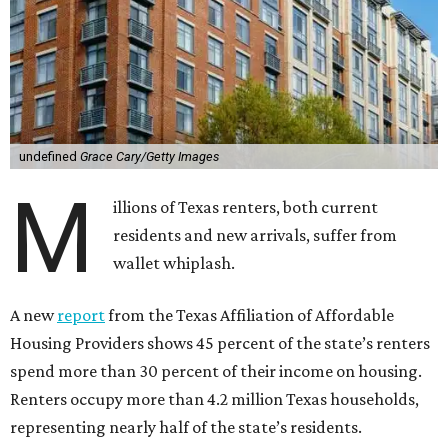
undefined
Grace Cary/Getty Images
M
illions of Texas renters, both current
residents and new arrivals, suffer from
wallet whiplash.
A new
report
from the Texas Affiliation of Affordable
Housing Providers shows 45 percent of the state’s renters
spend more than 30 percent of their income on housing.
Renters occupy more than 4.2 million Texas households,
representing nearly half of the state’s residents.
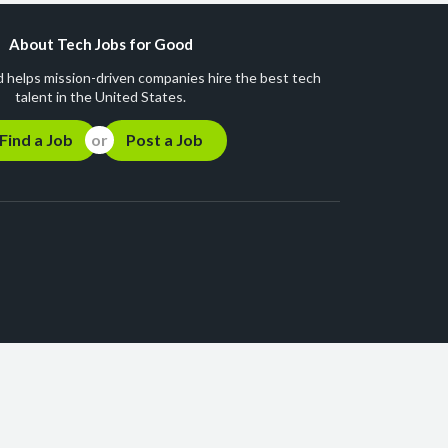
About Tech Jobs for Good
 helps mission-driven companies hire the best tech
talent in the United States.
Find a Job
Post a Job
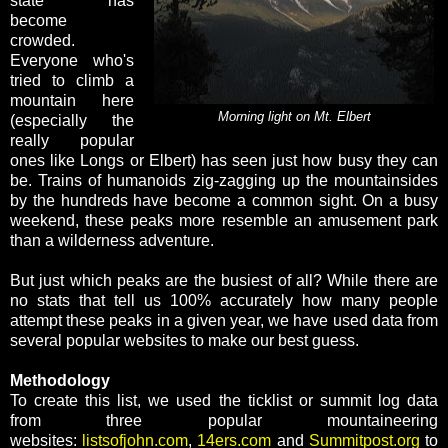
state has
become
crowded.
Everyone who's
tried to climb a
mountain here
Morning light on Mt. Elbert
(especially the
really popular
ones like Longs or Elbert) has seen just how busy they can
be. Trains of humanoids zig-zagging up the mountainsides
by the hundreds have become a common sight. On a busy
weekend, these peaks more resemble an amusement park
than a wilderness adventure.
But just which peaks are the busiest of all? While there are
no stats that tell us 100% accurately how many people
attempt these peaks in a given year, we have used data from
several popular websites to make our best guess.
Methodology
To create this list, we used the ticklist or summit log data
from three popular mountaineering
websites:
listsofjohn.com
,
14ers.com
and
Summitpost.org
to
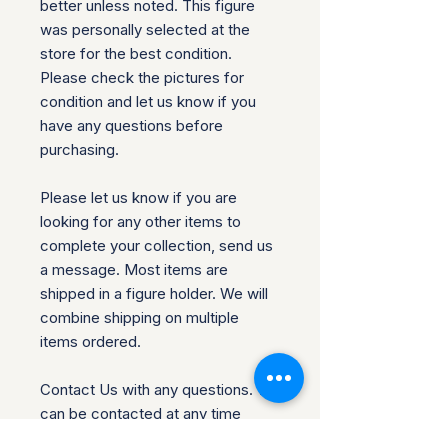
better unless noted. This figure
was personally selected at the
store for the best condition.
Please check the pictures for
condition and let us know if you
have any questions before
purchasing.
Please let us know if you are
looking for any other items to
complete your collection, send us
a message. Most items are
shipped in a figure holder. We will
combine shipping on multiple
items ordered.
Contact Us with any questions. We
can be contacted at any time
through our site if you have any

==

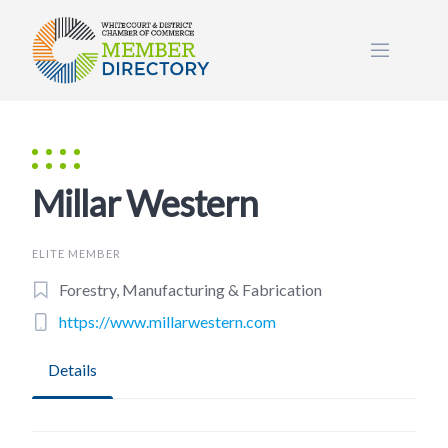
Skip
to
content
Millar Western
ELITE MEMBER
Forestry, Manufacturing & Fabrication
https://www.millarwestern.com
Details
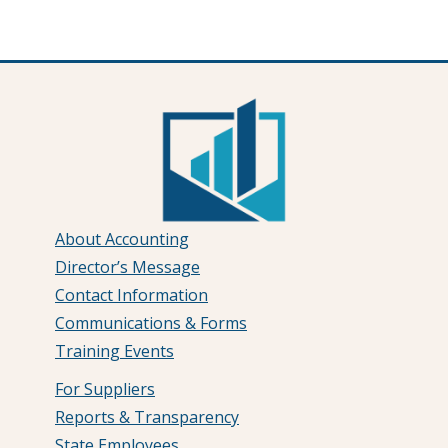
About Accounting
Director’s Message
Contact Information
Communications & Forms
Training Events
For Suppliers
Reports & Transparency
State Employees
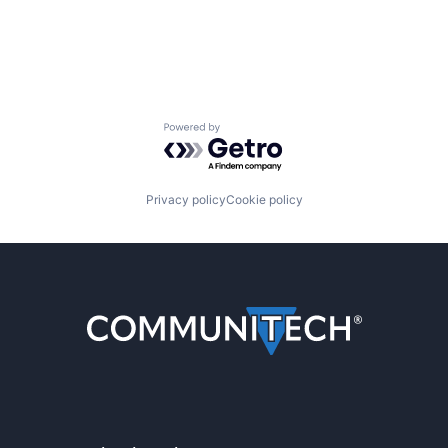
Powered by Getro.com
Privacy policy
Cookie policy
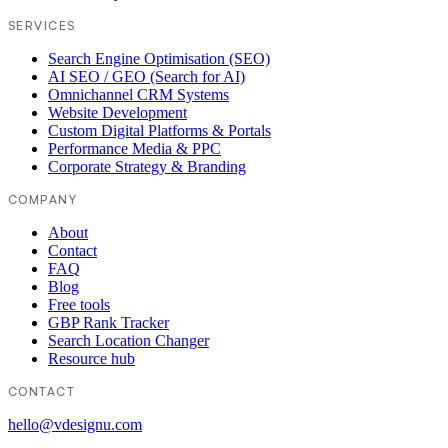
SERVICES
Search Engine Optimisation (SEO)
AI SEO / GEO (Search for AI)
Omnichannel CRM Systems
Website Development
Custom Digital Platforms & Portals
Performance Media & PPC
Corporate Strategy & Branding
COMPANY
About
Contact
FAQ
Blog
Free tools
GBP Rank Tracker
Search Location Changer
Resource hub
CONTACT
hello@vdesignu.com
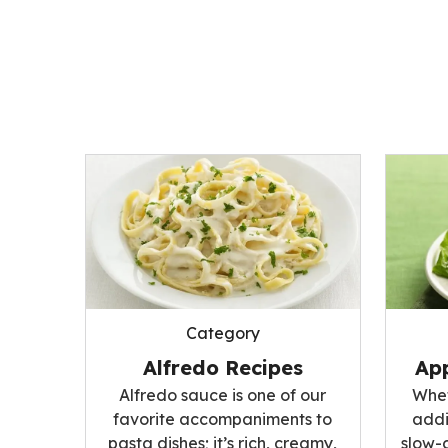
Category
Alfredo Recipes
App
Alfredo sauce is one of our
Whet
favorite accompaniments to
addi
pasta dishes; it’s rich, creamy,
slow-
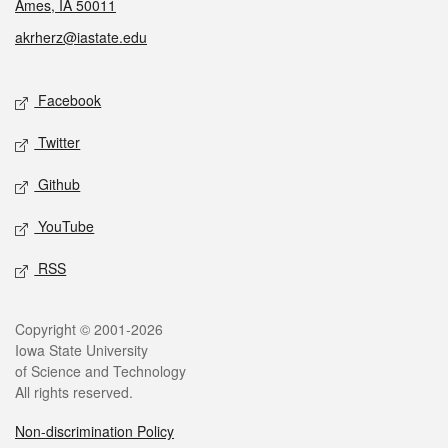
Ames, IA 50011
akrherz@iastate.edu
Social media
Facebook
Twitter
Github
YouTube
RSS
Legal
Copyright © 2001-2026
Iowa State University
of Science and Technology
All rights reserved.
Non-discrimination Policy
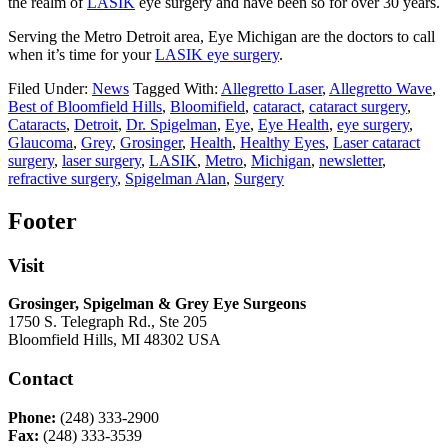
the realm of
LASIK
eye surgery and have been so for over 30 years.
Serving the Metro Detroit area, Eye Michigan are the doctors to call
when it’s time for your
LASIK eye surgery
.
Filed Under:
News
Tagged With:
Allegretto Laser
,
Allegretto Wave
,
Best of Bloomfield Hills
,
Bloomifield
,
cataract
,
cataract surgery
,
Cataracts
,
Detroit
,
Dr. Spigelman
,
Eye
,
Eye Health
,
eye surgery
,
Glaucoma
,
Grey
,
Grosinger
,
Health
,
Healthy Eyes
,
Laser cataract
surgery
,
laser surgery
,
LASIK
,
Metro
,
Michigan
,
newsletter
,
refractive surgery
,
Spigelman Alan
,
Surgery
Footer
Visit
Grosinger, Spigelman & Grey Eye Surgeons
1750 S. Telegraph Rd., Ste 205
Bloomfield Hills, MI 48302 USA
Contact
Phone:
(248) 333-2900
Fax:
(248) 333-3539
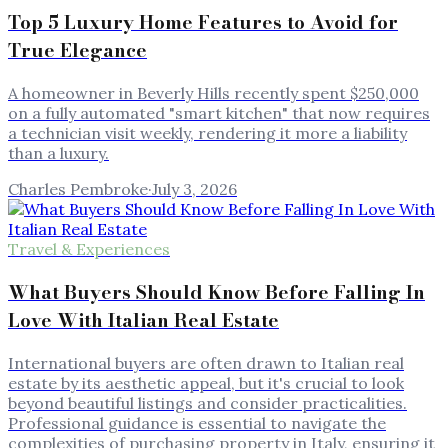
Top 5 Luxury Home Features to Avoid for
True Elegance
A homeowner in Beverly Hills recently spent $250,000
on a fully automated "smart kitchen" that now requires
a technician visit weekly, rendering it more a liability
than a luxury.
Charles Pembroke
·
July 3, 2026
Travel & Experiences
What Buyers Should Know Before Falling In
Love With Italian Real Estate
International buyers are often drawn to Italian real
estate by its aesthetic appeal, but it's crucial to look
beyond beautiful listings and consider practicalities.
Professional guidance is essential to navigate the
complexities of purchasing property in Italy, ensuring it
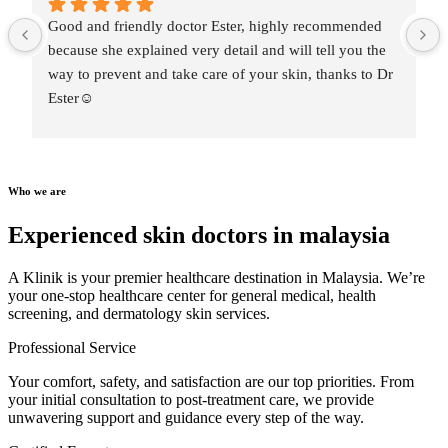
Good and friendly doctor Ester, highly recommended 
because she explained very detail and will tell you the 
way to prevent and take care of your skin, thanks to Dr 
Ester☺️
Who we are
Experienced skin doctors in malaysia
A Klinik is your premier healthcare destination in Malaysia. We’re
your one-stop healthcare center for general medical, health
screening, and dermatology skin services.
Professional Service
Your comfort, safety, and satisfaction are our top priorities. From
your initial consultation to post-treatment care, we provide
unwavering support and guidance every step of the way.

==

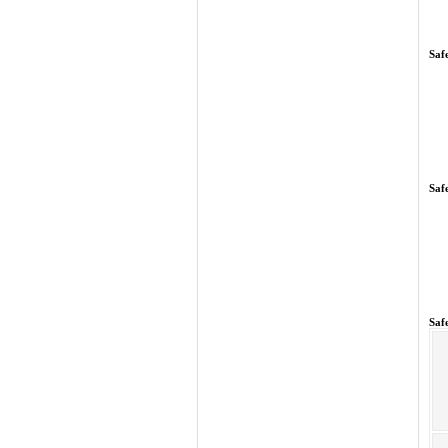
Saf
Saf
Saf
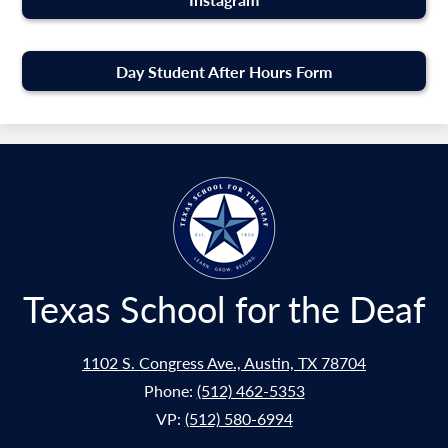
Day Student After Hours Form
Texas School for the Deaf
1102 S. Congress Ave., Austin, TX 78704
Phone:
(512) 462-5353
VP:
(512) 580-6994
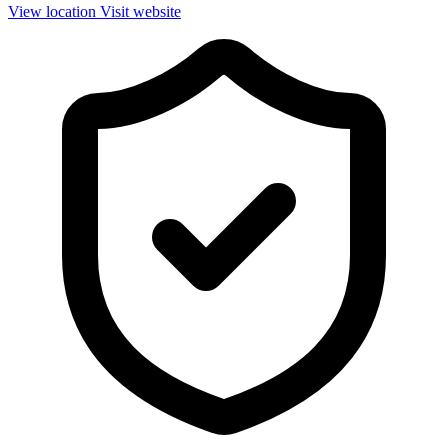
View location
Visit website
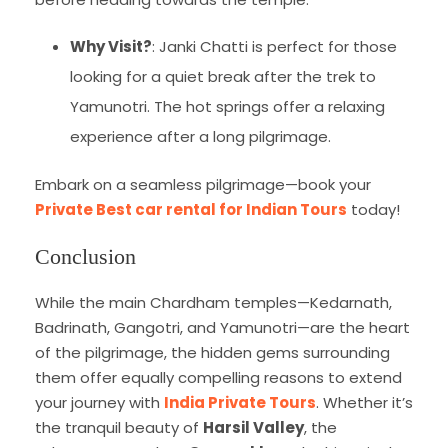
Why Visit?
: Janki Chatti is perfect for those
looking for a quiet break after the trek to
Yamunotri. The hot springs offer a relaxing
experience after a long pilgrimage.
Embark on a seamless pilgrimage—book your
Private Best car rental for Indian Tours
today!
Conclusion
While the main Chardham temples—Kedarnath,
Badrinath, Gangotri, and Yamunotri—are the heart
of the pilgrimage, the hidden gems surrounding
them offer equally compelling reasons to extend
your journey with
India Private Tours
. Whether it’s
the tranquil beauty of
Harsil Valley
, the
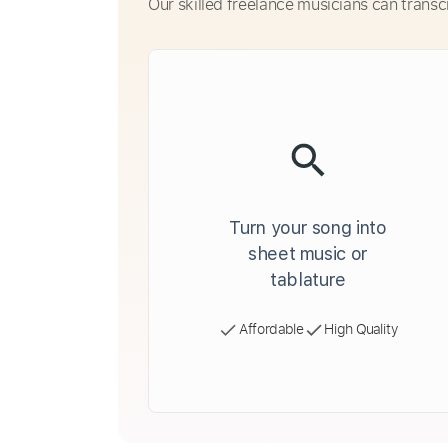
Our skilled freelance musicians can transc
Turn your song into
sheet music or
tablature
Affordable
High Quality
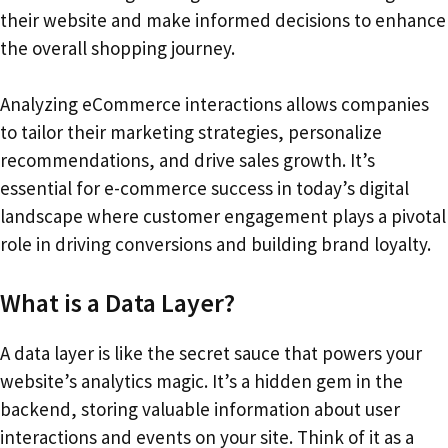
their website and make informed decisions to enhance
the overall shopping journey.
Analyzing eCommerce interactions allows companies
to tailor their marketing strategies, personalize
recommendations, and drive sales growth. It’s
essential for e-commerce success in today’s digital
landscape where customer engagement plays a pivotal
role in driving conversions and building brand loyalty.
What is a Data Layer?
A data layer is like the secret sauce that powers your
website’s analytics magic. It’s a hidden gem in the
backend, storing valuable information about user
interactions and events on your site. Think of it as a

What needs to be done: Return every line from the entries above that includes the word "like".

Written solution:
ones like Longs or Elbert) has seen just how busy they can
A data layer is like the secret sauce that powers your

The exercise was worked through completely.